- [Input for this task]:
===

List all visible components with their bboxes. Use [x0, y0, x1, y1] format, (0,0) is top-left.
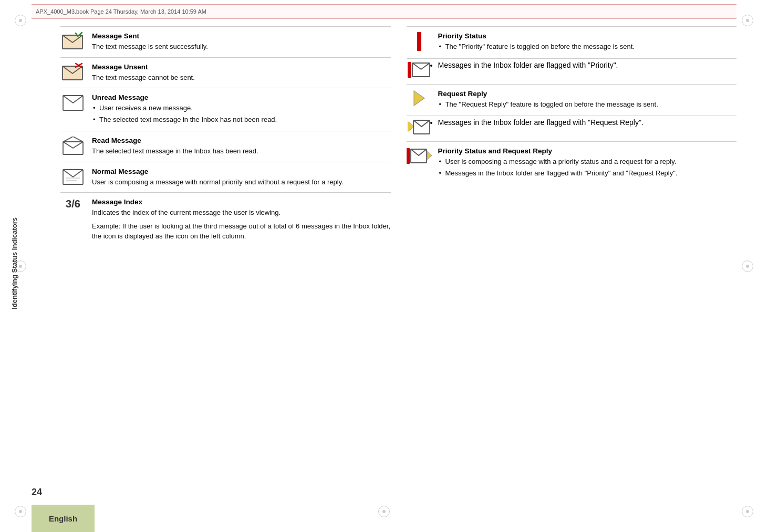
body-priority: The "Priority" feature is toggled on bef…	[438, 41, 737, 52]
entry-request-reply: Request Reply The "Request Reply" featur…	[407, 85, 737, 117]
icon-cell-sent	[60, 32, 86, 50]
icon-cell-priority	[407, 32, 432, 51]
entry-unread-message: Unread Message User receives a new messa…	[60, 88, 391, 131]
body-priority-reply: User is composing a message with a prior…	[438, 157, 737, 178]
sidebar: Identifying Status Indicators	[0, 26, 29, 500]
reg-mark-tl	[15, 15, 26, 26]
main-content: Message Sent The text message is sent su…	[60, 26, 736, 500]
svg-rect-9	[417, 32, 421, 51]
left-column: Message Sent The text message is sent su…	[60, 26, 391, 500]
title-unread: Unread Message	[92, 93, 391, 101]
title-read: Read Message	[92, 137, 391, 144]
envelope-check-icon	[62, 32, 84, 50]
svg-marker-12	[414, 91, 424, 106]
title-reply: Request Reply	[438, 90, 737, 98]
entry-message-unsent: Message Unsent The text message cannot b…	[60, 58, 391, 89]
envelope-open-icon	[62, 137, 84, 155]
text-cell-reply: Request Reply The "Request Reply" featur…	[438, 90, 737, 111]
reg-mark-br	[742, 506, 753, 517]
entry-message-sent: Message Sent The text message is sent su…	[60, 26, 391, 58]
body-unread: User receives a new message. The selecte…	[92, 103, 391, 124]
english-label: English	[49, 514, 77, 523]
priority-bar-icon	[416, 32, 422, 51]
envelope-x-icon	[62, 63, 84, 81]
sidebar-label: Identifying Status Indicators	[11, 217, 18, 309]
envelope-flag-icon	[408, 118, 431, 136]
icon-cell-normal	[60, 168, 86, 185]
body-reply: The "Request Reply" feature is toggled o…	[438, 99, 737, 110]
body-normal: User is composing a message with normal …	[92, 177, 391, 187]
body-index: Indicates the index of the current messa…	[92, 207, 391, 242]
reg-mark-mr	[742, 260, 753, 272]
text-cell-priority-reply: Priority Status and Request Reply User i…	[438, 147, 737, 179]
text-cell-priority: Priority Status The "Priority" feature i…	[438, 32, 737, 53]
icon-cell-reply	[407, 90, 432, 108]
envelope-outline-icon	[62, 168, 84, 185]
text-cell-sent: Message Sent The text message is sent su…	[92, 32, 391, 52]
icon-cell-priority-envelope	[407, 61, 432, 79]
flag-arrow-icon	[412, 90, 427, 108]
icon-cell-priority-reply	[407, 147, 432, 165]
reg-mark-tr	[742, 15, 753, 26]
reg-mark-bl	[15, 506, 26, 517]
title-index: Message Index	[92, 198, 391, 206]
body-read: The selected text message in the Inbox h…	[92, 146, 391, 157]
icon-cell-unsent	[60, 63, 86, 81]
title-priority-reply: Priority Status and Request Reply	[438, 147, 737, 155]
text-cell-unsent: Message Unsent The text message cannot b…	[92, 63, 391, 83]
entry-normal-message: Normal Message User is composing a messa…	[60, 162, 391, 193]
icon-cell-index: 3/6	[60, 198, 86, 210]
text-cell-reply-inbox: Messages in the Inbox folder are flagged…	[438, 118, 737, 127]
icon-cell-reply-envelope	[407, 118, 432, 136]
right-column: Priority Status The "Priority" feature i…	[407, 26, 737, 500]
page-number: 24	[32, 487, 42, 498]
message-index-icon: 3/6	[66, 198, 80, 210]
body-sent: The text message is sent successfully.	[92, 41, 391, 52]
title-normal: Normal Message	[92, 168, 391, 175]
body-unsent: The text message cannot be sent.	[92, 72, 391, 83]
icon-cell-read	[60, 137, 86, 155]
text-cell-index: Message Index Indicates the index of the…	[92, 198, 391, 242]
header-text: APX_4000_M3.book Page 24 Thursday, March…	[36, 8, 206, 15]
envelope-plain-icon	[62, 93, 84, 111]
entry-read-message: Read Message The selected text message i…	[60, 131, 391, 162]
body-priority-inbox: Messages in the Inbox folder are flagged…	[438, 61, 737, 69]
svg-rect-15	[407, 148, 410, 164]
page-header: APX_4000_M3.book Page 24 Thursday, March…	[32, 4, 736, 19]
entry-message-index: 3/6 Message Index Indicates the index of…	[60, 193, 391, 247]
reg-mark-bm	[378, 506, 390, 517]
title-priority: Priority Status	[438, 32, 737, 40]
title-unsent: Message Unsent	[92, 63, 391, 71]
entry-priority-status-inbox: Messages in the Inbox folder are flagged…	[407, 59, 737, 85]
envelope-priority-flag-icon	[407, 147, 432, 165]
envelope-priority-icon	[408, 61, 431, 79]
svg-marker-17	[427, 151, 432, 160]
entry-priority-request-reply: Priority Status and Request Reply User i…	[407, 142, 737, 184]
text-cell-unread: Unread Message User receives a new messa…	[92, 93, 391, 126]
entry-request-reply-inbox: Messages in the Inbox folder are flagged…	[407, 116, 737, 142]
entry-priority-status: Priority Status The "Priority" feature i…	[407, 26, 737, 59]
text-cell-read: Read Message The selected text message i…	[92, 137, 391, 157]
svg-rect-10	[408, 62, 411, 78]
text-cell-priority-inbox: Messages in the Inbox folder are flagged…	[438, 61, 737, 69]
text-cell-normal: Normal Message User is composing a messa…	[92, 168, 391, 187]
title-sent: Message Sent	[92, 32, 391, 40]
body-reply-inbox: Messages in the Inbox folder are flagged…	[438, 118, 737, 127]
icon-cell-unread	[60, 93, 86, 111]
english-badge: English	[32, 505, 95, 532]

===

- [Instructions for the task]: Using the material, show each line where the string "Identifying" can be found.

- [Output of the task]:
sidebar: Identifying Status Indicators	[0, 26, 29, 500]
sidebar-label: Identifying Status Indicators	[11, 217, 18, 309]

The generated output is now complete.